→ **Data provided**
+ + + + +

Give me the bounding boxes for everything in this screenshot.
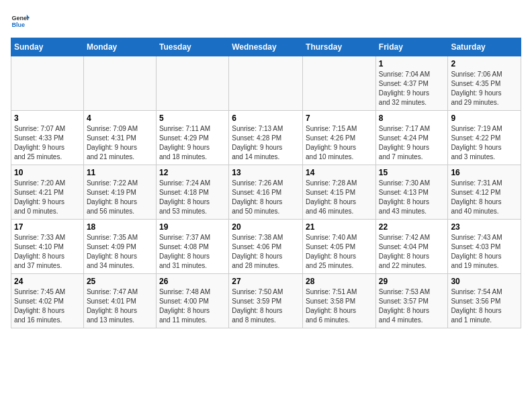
logo-icon: General Blue (11, 11, 30, 30)
day-number: 18 (87, 222, 153, 232)
day-number: 11 (87, 168, 153, 177)
day-number: 24 (14, 277, 81, 286)
day-number: 30 (451, 277, 518, 286)
day-info: Sunrise: 7:45 AM Sunset: 4:02 PM Dayligh… (14, 287, 81, 325)
day-number: 2 (451, 59, 518, 68)
day-number: 6 (232, 113, 300, 123)
day-number: 4 (87, 113, 153, 123)
day-info: Sunrise: 7:06 AM Sunset: 4:35 PM Dayligh… (451, 70, 518, 107)
day-cell: 6Sunrise: 7:13 AM Sunset: 4:28 PM Daylig… (229, 111, 303, 165)
day-number: 14 (306, 168, 373, 177)
col-header-sunday: Sunday (11, 38, 84, 56)
day-info: Sunrise: 7:40 AM Sunset: 4:05 PM Dayligh… (306, 233, 373, 271)
day-cell: 13Sunrise: 7:26 AM Sunset: 4:16 PM Dayli… (229, 165, 303, 220)
day-cell: 22Sunrise: 7:42 AM Sunset: 4:04 PM Dayli… (375, 220, 448, 274)
day-cell: 26Sunrise: 7:48 AM Sunset: 4:00 PM Dayli… (156, 274, 228, 328)
day-info: Sunrise: 7:42 AM Sunset: 4:04 PM Dayligh… (379, 233, 445, 271)
col-header-tuesday: Tuesday (156, 38, 228, 56)
day-info: Sunrise: 7:37 AM Sunset: 4:08 PM Dayligh… (159, 233, 226, 271)
week-row-3: 10Sunrise: 7:20 AM Sunset: 4:21 PM Dayli… (11, 165, 521, 220)
day-cell: 18Sunrise: 7:35 AM Sunset: 4:09 PM Dayli… (83, 220, 156, 274)
day-info: Sunrise: 7:19 AM Sunset: 4:22 PM Dayligh… (451, 124, 518, 162)
day-cell: 8Sunrise: 7:17 AM Sunset: 4:24 PM Daylig… (375, 111, 448, 165)
day-number: 29 (379, 277, 445, 286)
day-number: 12 (159, 168, 226, 177)
week-row-2: 3Sunrise: 7:07 AM Sunset: 4:33 PM Daylig… (11, 111, 521, 165)
day-cell (11, 56, 84, 111)
day-info: Sunrise: 7:28 AM Sunset: 4:15 PM Dayligh… (306, 179, 373, 216)
day-cell: 10Sunrise: 7:20 AM Sunset: 4:21 PM Dayli… (11, 165, 84, 220)
day-number: 7 (306, 113, 373, 123)
col-header-friday: Friday (375, 38, 448, 56)
day-number: 15 (379, 168, 445, 177)
day-info: Sunrise: 7:17 AM Sunset: 4:24 PM Dayligh… (379, 124, 445, 162)
day-number: 23 (451, 222, 518, 232)
day-number: 9 (451, 113, 518, 123)
day-info: Sunrise: 7:09 AM Sunset: 4:31 PM Dayligh… (87, 124, 153, 162)
day-cell: 12Sunrise: 7:24 AM Sunset: 4:18 PM Dayli… (156, 165, 228, 220)
day-cell: 30Sunrise: 7:54 AM Sunset: 3:56 PM Dayli… (448, 274, 521, 328)
day-cell: 1Sunrise: 7:04 AM Sunset: 4:37 PM Daylig… (375, 56, 448, 111)
day-cell: 21Sunrise: 7:40 AM Sunset: 4:05 PM Dayli… (303, 220, 376, 274)
day-info: Sunrise: 7:20 AM Sunset: 4:21 PM Dayligh… (14, 179, 81, 216)
day-cell (156, 56, 228, 111)
day-cell: 3Sunrise: 7:07 AM Sunset: 4:33 PM Daylig… (11, 111, 84, 165)
day-cell: 29Sunrise: 7:53 AM Sunset: 3:57 PM Dayli… (375, 274, 448, 328)
day-cell: 11Sunrise: 7:22 AM Sunset: 4:19 PM Dayli… (83, 165, 156, 220)
week-row-5: 24Sunrise: 7:45 AM Sunset: 4:02 PM Dayli… (11, 274, 521, 328)
day-cell: 4Sunrise: 7:09 AM Sunset: 4:31 PM Daylig… (83, 111, 156, 165)
day-info: Sunrise: 7:31 AM Sunset: 4:12 PM Dayligh… (451, 179, 518, 216)
col-header-wednesday: Wednesday (229, 38, 303, 56)
day-info: Sunrise: 7:30 AM Sunset: 4:13 PM Dayligh… (379, 179, 445, 216)
day-cell (229, 56, 303, 111)
day-cell: 17Sunrise: 7:33 AM Sunset: 4:10 PM Dayli… (11, 220, 84, 274)
day-number: 25 (87, 277, 153, 286)
day-cell: 9Sunrise: 7:19 AM Sunset: 4:22 PM Daylig… (448, 111, 521, 165)
week-row-1: 1Sunrise: 7:04 AM Sunset: 4:37 PM Daylig… (11, 56, 521, 111)
day-cell: 15Sunrise: 7:30 AM Sunset: 4:13 PM Dayli… (375, 165, 448, 220)
week-row-4: 17Sunrise: 7:33 AM Sunset: 4:10 PM Dayli… (11, 220, 521, 274)
day-number: 17 (14, 222, 81, 232)
col-header-thursday: Thursday (303, 38, 376, 56)
day-info: Sunrise: 7:47 AM Sunset: 4:01 PM Dayligh… (87, 287, 153, 325)
svg-text:Blue: Blue (11, 21, 25, 28)
header: General Blue (11, 11, 521, 30)
day-number: 22 (379, 222, 445, 232)
day-number: 19 (159, 222, 226, 232)
day-cell: 7Sunrise: 7:15 AM Sunset: 4:26 PM Daylig… (303, 111, 376, 165)
col-header-monday: Monday (83, 38, 156, 56)
day-number: 5 (159, 113, 226, 123)
day-number: 20 (232, 222, 300, 232)
day-info: Sunrise: 7:04 AM Sunset: 4:37 PM Dayligh… (379, 70, 445, 107)
day-info: Sunrise: 7:38 AM Sunset: 4:06 PM Dayligh… (232, 233, 300, 271)
day-number: 1 (379, 59, 445, 68)
day-cell: 23Sunrise: 7:43 AM Sunset: 4:03 PM Dayli… (448, 220, 521, 274)
calendar-table: SundayMondayTuesdayWednesdayThursdayFrid… (11, 38, 521, 328)
day-cell (83, 56, 156, 111)
day-number: 8 (379, 113, 445, 123)
day-cell: 20Sunrise: 7:38 AM Sunset: 4:06 PM Dayli… (229, 220, 303, 274)
day-cell: 19Sunrise: 7:37 AM Sunset: 4:08 PM Dayli… (156, 220, 228, 274)
day-info: Sunrise: 7:24 AM Sunset: 4:18 PM Dayligh… (159, 179, 226, 216)
day-info: Sunrise: 7:13 AM Sunset: 4:28 PM Dayligh… (232, 124, 300, 162)
day-number: 10 (14, 168, 81, 177)
day-info: Sunrise: 7:07 AM Sunset: 4:33 PM Dayligh… (14, 124, 81, 162)
day-info: Sunrise: 7:48 AM Sunset: 4:00 PM Dayligh… (159, 287, 226, 325)
day-cell: 5Sunrise: 7:11 AM Sunset: 4:29 PM Daylig… (156, 111, 228, 165)
logo: General Blue (11, 11, 30, 30)
day-cell: 27Sunrise: 7:50 AM Sunset: 3:59 PM Dayli… (229, 274, 303, 328)
day-cell: 2Sunrise: 7:06 AM Sunset: 4:35 PM Daylig… (448, 56, 521, 111)
day-number: 26 (159, 277, 226, 286)
day-number: 28 (306, 277, 373, 286)
day-info: Sunrise: 7:33 AM Sunset: 4:10 PM Dayligh… (14, 233, 81, 271)
day-info: Sunrise: 7:15 AM Sunset: 4:26 PM Dayligh… (306, 124, 373, 162)
day-number: 13 (232, 168, 300, 177)
day-cell: 16Sunrise: 7:31 AM Sunset: 4:12 PM Dayli… (448, 165, 521, 220)
day-info: Sunrise: 7:26 AM Sunset: 4:16 PM Dayligh… (232, 179, 300, 216)
day-cell: 14Sunrise: 7:28 AM Sunset: 4:15 PM Dayli… (303, 165, 376, 220)
day-info: Sunrise: 7:22 AM Sunset: 4:19 PM Dayligh… (87, 179, 153, 216)
day-info: Sunrise: 7:11 AM Sunset: 4:29 PM Dayligh… (159, 124, 226, 162)
day-number: 27 (232, 277, 300, 286)
day-info: Sunrise: 7:50 AM Sunset: 3:59 PM Dayligh… (232, 287, 300, 325)
day-info: Sunrise: 7:35 AM Sunset: 4:09 PM Dayligh… (87, 233, 153, 271)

+ + + + +

→ **Assigned task**
Count every line of the data in which the word "week" appears, and report only the total.

→ **Response to this task**
5